Definition
A METAR is a standardized, coded report of current weather conditions observed at an airport. It is issued routinely (typically once per hour) and includes wind, visibility, weather phenomena, sky condition, temperature, dew point, and altimeter setting. Special updates issued between routine reports when conditions change significantly are called SPECIs, but they use the same coded format.
Plain English
A short, coded weather report that tells pilots what the weather is doing right now at a specific airport. New ones are issued about every hour, with extra ones added if the weather changes suddenly.
Context Anchor
Pilots see METARs during preflight weather briefings, on aviation weather websites, in flight planning tools, and sometimes in cockpit weather displays.
Derivation
METAR comes from the French phrase MÉTéorologique Aviation Régulière, meaning 'routine aviation weather.' It is an international standard format, which is why pilots see the same style of report whether flying in the U.S., Europe, or elsewhere.
Why Pilots Care
METARs give pilots the real-time conditions they need to decide if a flight can be conducted safely under visual or instrument rules.
Analogy
A METAR is like a snapshot of the weather at an airport.

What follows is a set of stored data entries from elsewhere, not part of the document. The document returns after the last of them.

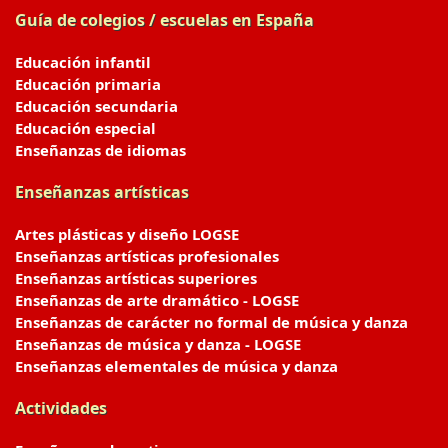
Guía de colegios / escuelas en España
Educación infantil
Educación primaria
Educación secundaria
Educación especial
Enseñanzas de idiomas
Enseñanzas artísticas
Artes plásticas y diseño LOGSE
Enseñanzas artísticas profesionales
Enseñanzas artísticas superiores
Enseñanzas de arte dramático - LOGSE
Enseñanzas de carácter no formal de música y danza
Enseñanzas de música y danza - LOGSE
Enseñanzas elementales de música y danza
Actividades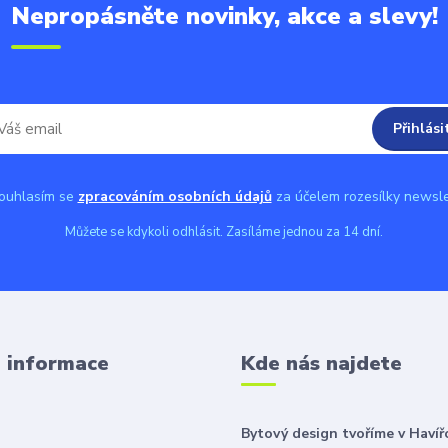
Nepropásněte novinky, akce a slevy!
Přihlási
uhlasím se
zpracováním osobních údajů
za účelem rozesílky newsle
Můžete se kdykoli odhlásit. Zasíláme jednou za 14 dní.
é informace
Kde nás najdete
Bytový design tvoříme v Havíř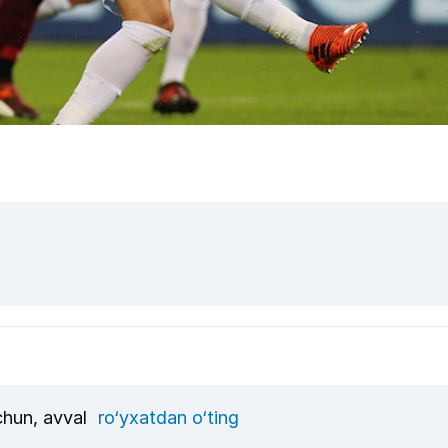
uchun, avval
ro‘yxatdan o‘ting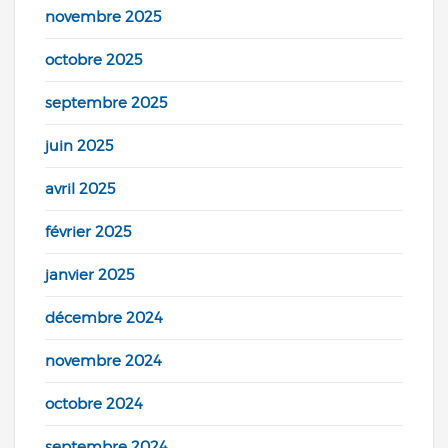
novembre 2025
octobre 2025
septembre 2025
juin 2025
avril 2025
février 2025
janvier 2025
décembre 2024
novembre 2024
octobre 2024
septembre 2024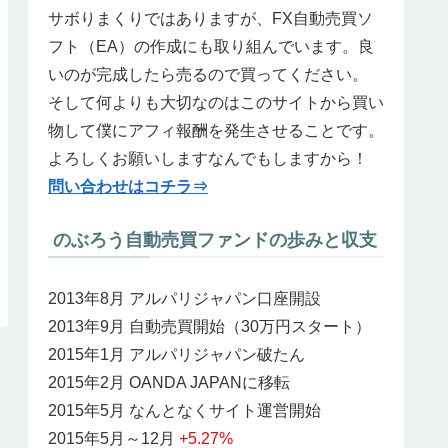
サボりまくりではありますが、FX自動売買ソ
フト（EA）の作成にも取り組んでいます。良
いのが完成したら売るので買ってください。
そして何よりも大切なのはこのサイトから買い
物して僕にアフィ報酬を発生させることです。
よろしくお願いしますなんでもしますから！
問い合わせはコチラ⇒
のぶろう自動売買ファンドの歩みと収支
2013年8月 アルパリジャパン口座開設
2013年9月 自動売買開始（30万円スタート）
2015年1月 アルパリジャパン破たん
2015年2月 OANDA JAPANに移転
2015年5月 なんとなくサイト運営開始
2015年5月～12月
+5.27%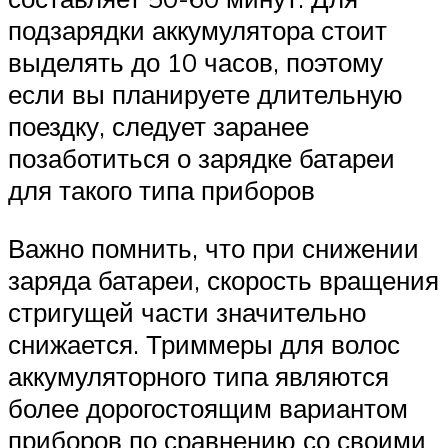
подзарядки аккумулятора стоит
выделять до 10 часов, поэтому
если вы планируете длительную
поездку, следует заранее
позаботиться о зарядке батареи
для такого типа приборов
Важно помнить, что при снижении
заряда батареи, скорость вращения
стригущей части значительно
снижается. Триммеры для волос
аккумуляторного типа являются
более дорогостоящим вариантом
приборов по сравнению со своими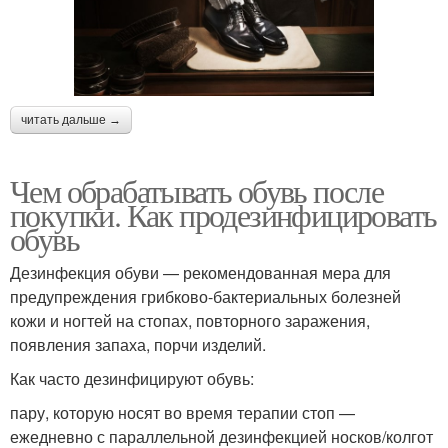
читать дальше →
Чем обрабатывать обувь после
покупки. Как продезинфицировать
обувь
Дезинфекция обуви — рекомендованная мера для
предупреждения грибково-бактериальных болезней
кожи и ногтей на стопах, повторного заражения,
появления запаха, порчи изделий.
Как часто дезинфицируют обувь:
пару, которую носят во время терапии стоп —
ежедневно с параллельной дезинфекцией носков/колгот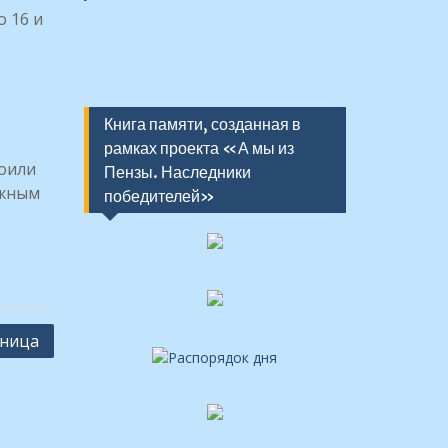
 16 и
Книга памяти, созданная в
рамках проекта «А мы из
воили
Пензы. Наследники
ажным
победителей»
тница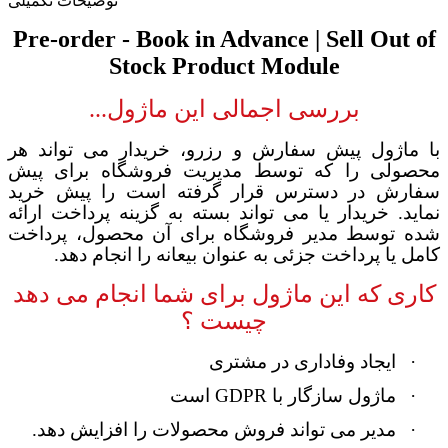
توضیحات تکمیلی
Pre-order - Book in Advance | Sell Out of
Stock Product Module
بررسی اجمالی
این ماژول...
با ماژول پیش سفارش و رزرو، خریدار می تواند هر
محصولی را که توسط مدیریت فروشگاه برای پیش
سفارش در دسترس قرار گرفته است را پیش خرید
نماید. خریدار یا می تواند بسته به گزینه پرداخت ارائه
شده توسط مدیر فروشگاه برای آن محصول، پرداخت
کامل یا پرداخت جزئی به عنوان بیعانه را انجام دهد
.
کاری که این ماژول برای شما انجام می دهد
چیست ؟
·
ایجاد وفاداری در مشتری
·
ماژول سازگار با
GDPR
است
·
مدیر می تواند فروش محصولات را افزایش دهد
.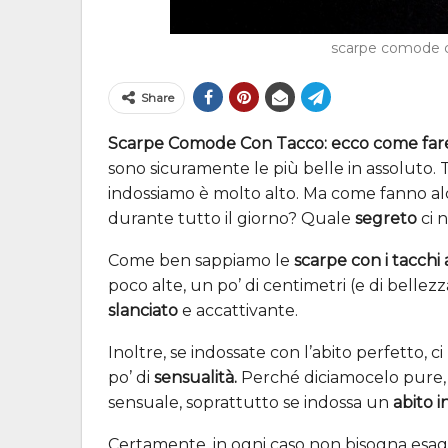
scarpe comode c
Share
Scarpe Comode Con Tacco: ecco come far
sono sicuramente le più belle in assoluto.
indossiamo è molto alto. Ma come fanno al
durante tutto il giorno? Quale
segreto
ci 
Come ben sappiamo le
scarpe con i tacchi a
poco alte, un po’ di centimetri (e di belle
slanciato
e accattivante.
Inoltre, se indossate con l’abito perfetto,
po’ di
sensualità.
Perché diciamocelo pure,
sensuale, soprattutto se indossa un
abito i
Certamente, in ogni caso non bisogna esag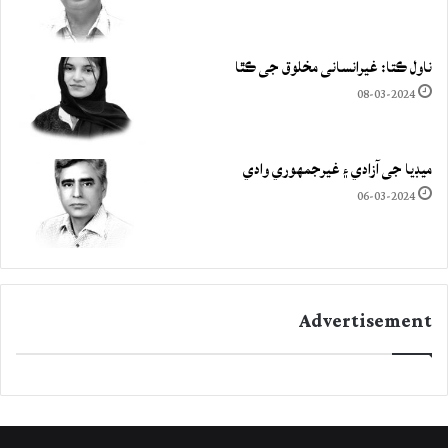
ناول ڪتا: غيرانساني مخلوق جي ڪٿا
08-03-2024
ميڊيا جي آزادي ۽ غيرجمھوري وادي
06-03-2024
Advertisement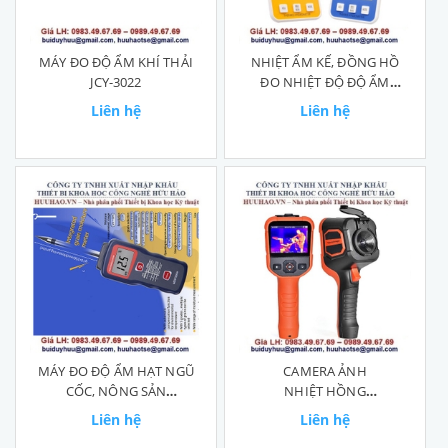
MÁY ĐO ĐỘ ẨM KHÍ THẢI
NHIỆT ẨM KẾ, ĐỒNG HỒ
JCY-3022
ĐO NHIỆT ĐỘ ĐỘ ẨM
DC107
Liên hệ
Liên hệ
MÁY ĐO ĐỘ ẨM HẠT NGŨ
CAMERA ẢNH
CỐC, NÔNG SẢN
NHIỆT HỒNG
MD915plus
NGOẠI ST8550A
Liên hệ
Liên hệ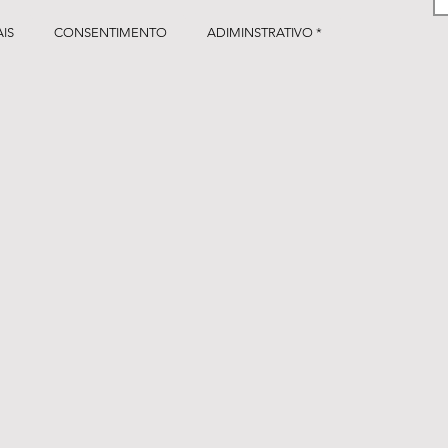
IS
CONSENTIMENTO
ADIMINSTRATIVO *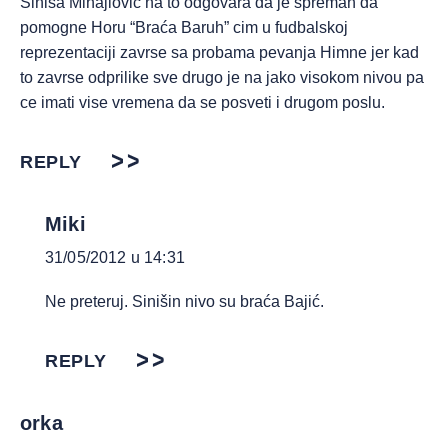
Sinisa Mihajlovic na to odgovara da je spreman da
pomogne Horu “Braća Baruh” cim u fudbalskoj
reprezentaciji zavrse sa probama pevanja Himne jer kad
to zavrse odprilike sve drugo je na jako visokom nivou pa
ce imati vise vremena da se posveti i drugom poslu.
REPLY
Miki
31/05/2012 u 14:31
Ne preteruj. Sinišin nivo su braća Bajić.
REPLY
orka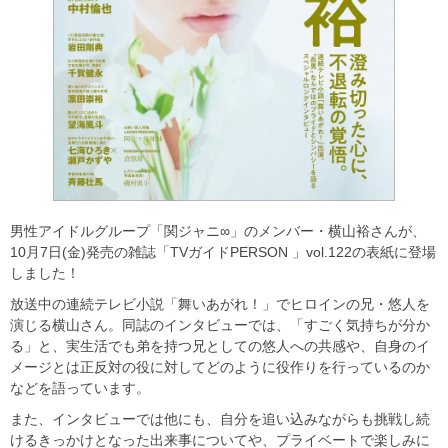
男性アイドルグループ「関ジャニ∞」のメンバー・横山裕さんが、
10月7日(金)発売の雑誌「TVガイドPERSON 」vol.122の表紙に登場
しました！
放送中の連続テレビ小説「舞いあがれ！」でヒロインの兄・悠人を
演じる横山さん。同誌のインタビューでは、「すごく気持ちが分か
る」と、実生活でも弟を持つ兄としての悠人への共感や、自身のイ
メージとは正反対の役に対してどのように役作りを行っているのか
などを語っています。
また、インタビューでは他にも、自分を追い込みながらも挑戦し続
けるきっかけとなった出来事についてや、プライベートで楽しみに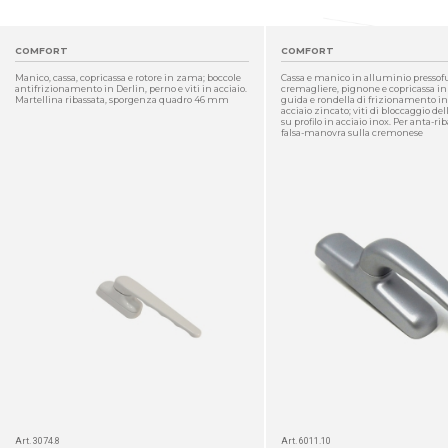
COMFORT
COMFORT
Manico, cassa, copricassa e rotore in zama; boccole
Cassa e manico in alluminio pressofu
antifrizionamento in Derlin, perno e viti in acciaio.
cremagliere, pignone e copricassa i
Martellina ribassata, sporgenza quadro 46 mm
guida e rondella di frizionamento in d
acciaio zincato; viti di bloccaggio d
su profilo in acciaio inox. Per anta-ri
falsa-manovra sulla cremonese
DETTAGLIO
Art. 3074.8
Art. 6011.10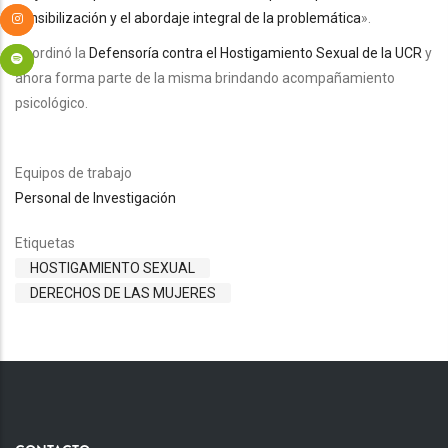
sensibilización y el abordaje integral de la problemática
».
Coordinó la
Defensoría contra el Hostigamiento Sexual de la UCR
y
ahora forma parte de la misma brindando acompañamiento
psicológico.
Equipos de trabajo
Personal de Investigación
Etiquetas
HOSTIGAMIENTO SEXUAL
DERECHOS DE LAS MUJERES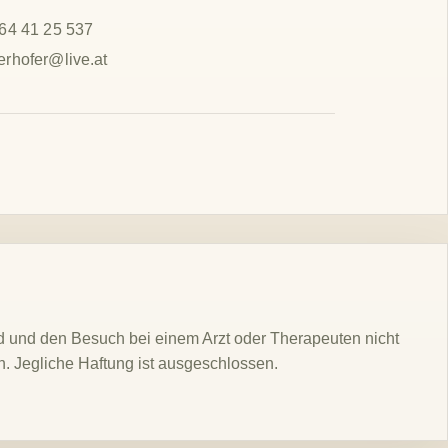
664 41 25 537
erhofer@live.at
nd und den Besuch bei einem Arzt oder Therapeuten nicht
. Jegliche Haftung ist ausgeschlossen.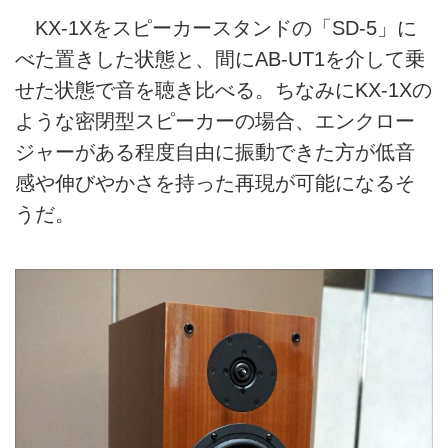
KX-1Xをスピーカースタンドの「SD-5」に
べた置きした状態と、間にAB-UT1を介して乗
せた状態で音を聴き比べる。ちなみにKX-1Xの
ような密閉型スピーカーの場合、エンクロー
ジャーがある程度自由に振動できた方が低音
感や伸びやかさを持った再現が可能になるそ
うだ。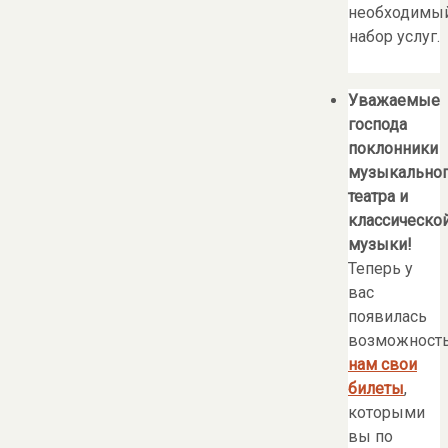
необходимы
набор услуг.
Уважаемые
господа
поклонники
музыкально
театра и
классическо
музыки!
Теперь у
вас
появилась
возможност
нам свои
билеты
,
которыми
вы по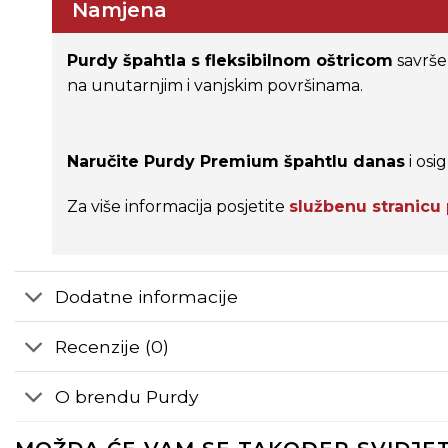
Namjena
Purdy špahtla s fleksibilnom oštricom
savrše
na unutarnjim i vanjskim površinama.
Naručite Purdy Premium špahtlu danas
i osi
Za više informacija posjetite
službenu stranicu
Dodatne informacije
Recenzije (0)
O brendu Purdy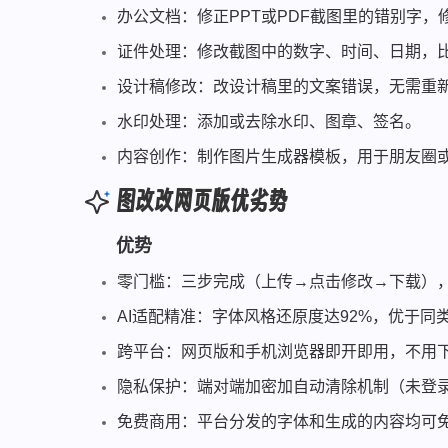
办公文档：修正PPT或PDF截图里的错别字
证件处理：修改截图中的数字、时间、日期，
设计稿修改：改设计稿里的文案错误，无需重
水印处理：添加或去除水印、图章、签名。
内容创作：制作图片生成器模板，用于朋友圈
图改改网页版优劣势
优势
零门槛：三步完成（上传→点击修改→下载），
AI适配精准：字体风格还原度达92%，优于同
跨平台：网页版和手机浏览器即开即用，不用
隐私保护：端对端加密加自动清除机制（未登录
免费商用：平台分发的字体和生成的内容均可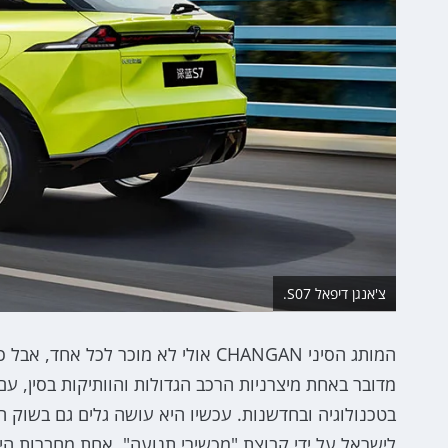
צ'אנגן דיפאל S07.
המותג הסיני CHANGAN אולי לא מוכר ל
לישראל על ידי קבוצת "מכשירי תנועה", אחת מחברות הי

It does not tell you what will happen later; it tells you what was observed at the reporting time.
Intuition Check
Do not treat a METAR as a forecast. A METAR reports observed weather conditions; a forecast describes expected future weather.
Example Sentence 1
Before takeoff, the pilot pulled up the latest METAR for the destination airport to check the wind and visibility.
Example Sentence 2
Hourly METARs are issued automatically at most airports and updated immediately when weather changes significantly.